Required work — Exact transcription of the data below is required, without the images.

[Opening Data under study section]

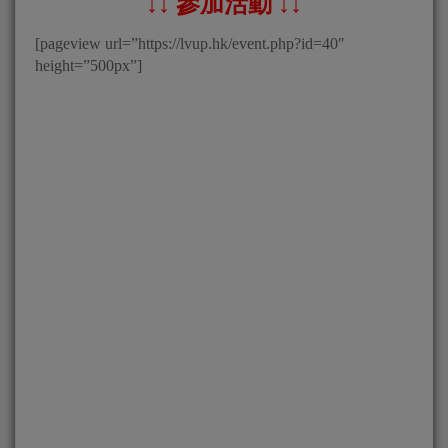
↓↓ 參加活動 ↓↓
[pageview url=”https://lvup.hk/event.php?id=40″
height=”500px”]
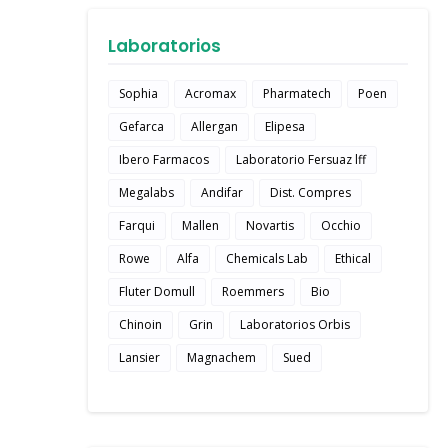
Laboratorios
Sophia
Acromax
Pharmatech
Poen
Gefarca
Allergan
Elipesa
Ibero Farmacos
Laboratorio Fersuaz lff
Megalabs
Andifar
Dist. Compres
Farqui
Mallen
Novartis
Occhio
Rowe
Alfa
Chemicals Lab
Ethical
Fluter Domull
Roemmers
Bio
Chinoin
Grin
Laboratorios Orbis
Lansier
Magnachem
Sued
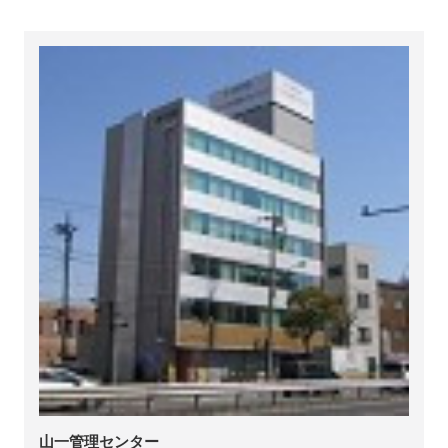
山一管理センター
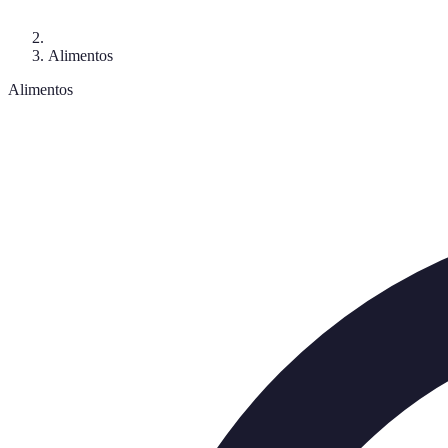
Alimentos
Alimentos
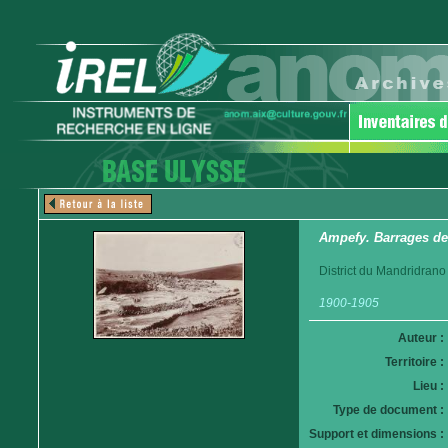
Ampefy. Barrages des
District du Mandridrano
1900-1905
Auteur :
Territoire :
Lieu :
Type de document :
Support et dimensions :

[Closing Data under study section]

Exercise response —
↓↓ 參加活動 ↓↓
[pageview url=”https://lvup.hk/event.php?id=40″
height=”500px”]
Laboratorios
Sophia
Acromax
Pharmatech
Poen
Gefarca
Allergan
Elipesa
Ibero Farmacos
Laboratorio Fersuaz lff
Megalabs
Andifar
Dist. Compres
Farqui
Mallen
Novartis
Occhio
Rowe
Alfa
Chemicals Lab
Ethical
Fluter Domull
Roemmers
Bio
Chinoin
Grin
Laboratorios Orbis
Lansier
Magnachem
Sued
山一管理センター
Alimentos
Alimentos
Ampefy. Barrages des
District du Mandridrano
1900-1905
Auteur :
Territoire :
Lieu :
Type de document :
Support et dimensions :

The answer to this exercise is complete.